I wrote a really good reply in this thread 12 years ago. If I do say so myself.


----------



## Hex08

1E confused the hell out of me as a child but I played it and loved it. 2E gave me, along with Vampire: The Masquerade, some of the best games I have ever been a part of. I also spent WAY more money on 2E than 1E.

Edition debates will always rise from the dead!!


----------



## haakon1

If you know any of the early editions - AD&D, 2e, or Basic etc. - you can figure out and use materials from the others.


----------



## MoonSong

Weiley31 said:


> You can also get _For Gold and Glory_ as well incase Ebay doesn't help out too much or what not. It's pretty much 2E, a retroclone though, and I've heard its pretty much verbatim/closest to actual DND 2E. Even combines the DMG and MM of 2E with it.
> 
> 
> 
> 
> 
> 
> 
> 
> 
> For Gold & Glory - God Emperor Games | DriveThruRPG.com
> 
> 
> For Gold & Glory - Within these pages lie the keys to open worlds of wonder and adventure! Whether you are exploring dank dungeons, forging
> 
> 
> 
> 
> www.drivethrurpg.com
> 
> 
> 
> 
> The PDF is free. So with this+whatever other 2E books you want (I suggest a number of the Leatherette+Historical Reference books+the actual 2E MM) and your pretty much good to go on anything 2E related/running it.



Cool that you mention for gold and glory. Bad that you responded to a post from twelve years ago... n_n


----------



## James Gasik

I know I really don't check dates on posts for threads.  If I did, I'd never respond to half of them!


----------



## aramis erak

haakon1 said:


> If you know any of the early editions - AD&D, 2e, or Basic etc. - you can figure out and use materials from the others.

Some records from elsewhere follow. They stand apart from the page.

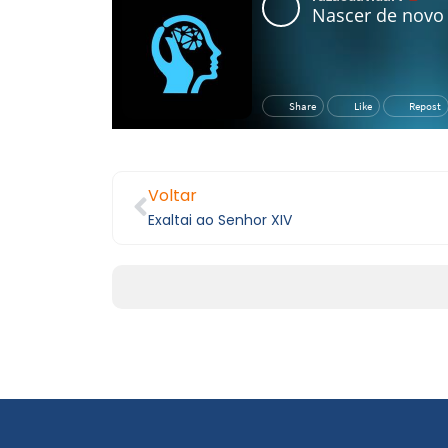
Voltar
Exaltai ao Senhor XIV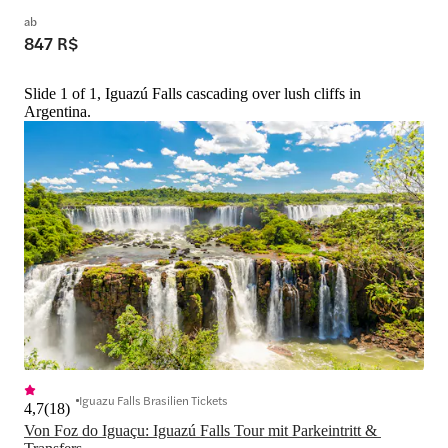
ab
847 R$
Slide 1 of 1, Iguazú Falls cascading over lush cliffs in
Argentina.
Iguazu Falls Brasilien Tickets
4,7
(
18
)
Von Foz do Iguaçu: Iguazú Falls Tour mit Parkeintritt & 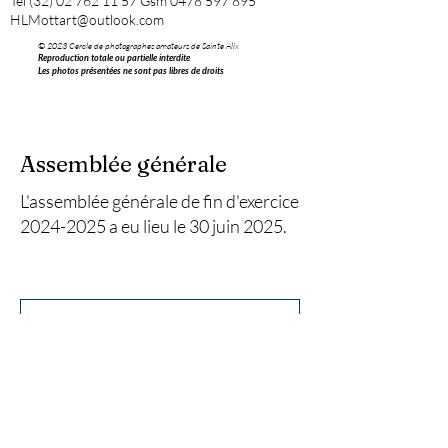
Tel
(32) 02 762 11 57
Gsm
0478 597 895
HLMottart@outlook.com
© 2023 Cercle de photographes amateurs de Sainte Alix
Reproduction totale ou partielle interdite
Les photos présentées ne sont pas libres de droits
Assemblée générale
L'assemblée générale de fin d'exercice
2024-2025
a eu lieu le 30 juin 2025.
PV Assemblée Générale 2024-2025
__________________________________________________
__________________________________________________
___________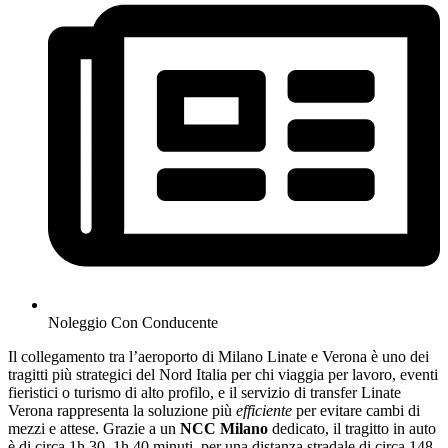
Noleggio Con Conducente
Il collegamento tra l’aeroporto di Milano Linate e Verona è uno dei
tragitti più strategici del Nord Italia per chi viaggia per lavoro, eventi
fieristici o turismo di alto profilo, e il servizio di transfer Linate
Verona rappresenta la soluzione più
efficiente
per evitare cambi di
mezzi e attese. Grazie a un
NCC Milano
dedicato, il tragitto in auto
è di circa 1h 30–1h 40 minuti, per una distanza stradale di circa 148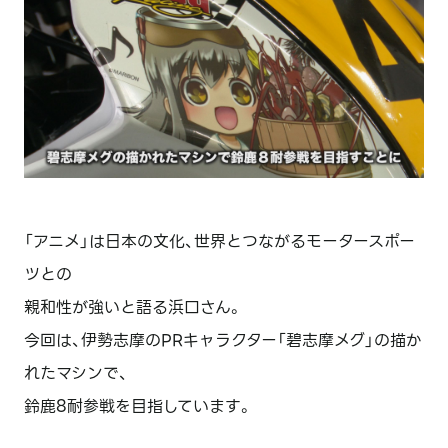
「アニメ」は日本の文化、世界とつながるモータースポー
ツとの
親和性が強いと語る浜口さん。
今回は、伊勢志摩のPRキャラクター「碧志摩メグ」の描か
れたマシンで、
鈴鹿8耐参戦を目指しています。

It really helps to understand that the BX/BECMI/Cyclopedia line's high level characters are less up-powered than their AD&D equivalents. Cyclopedia p293 notes that levels over 12 should be AD&D:BasicD&D:3... so AD&D level 14 is Basic level 16 (=12+((14-12)*3) by therules). Part of it is differences in saves, partly in HP, partly in reduced power in high level spells...

Oh, yeah... AD&D1 and BX/BECMI/Cyclo have flat spots on the to hit tables; AD&D2 is pure THAC0 without flat spots, Cyclo has 5 each of 20's and 30's. So a normal man with flat 11's for atts and THAC0 20 in Cyclo can hit AC-4 on a modified 20. In 2E, he can't...


----------



## David Howery

Hex08 said:


> 1E confused the hell out of me as a child but I played it and loved it.



I wasn't a child, but... yeah, this seems to have been a common experience.  1E was really not well organized or explained.  That said, it was something new and the basic idea was a real attention grabber that people loved...


----------



## Man in the Funny Hat

1E and 2E are very much alike, yet also quite different.    Helpful, eh?  1E is definitely an acquired taste.  It has plenty of issues that create struggles, but also has a "feel" that I believe was noticeably lost with 2E.  2E is definitely better written as far as rules clarity, and much better organized.  I always had tremendous appreciation for the customization provided by kits in 2E, but ultimately found the proficiency system to be a well-meaning kludge that had both beneficial AND undesirable effects on gameplay.  I was always quite dissatisfied with the removal of monks and assassins without any attempts to replace them with _something_, while cranking out ENDLESS rules expansions and supplements.  When they finally did in the case of the monk, I was even more dissatisfied with the supposed replacement.  So, much that was problematic with 1E was improved by 2E, while other things that desperately needed to be addressed were NOT - largely in the name of backward compatibility I think.  And, of course, 2E was BURIED under bloat never seen before or since.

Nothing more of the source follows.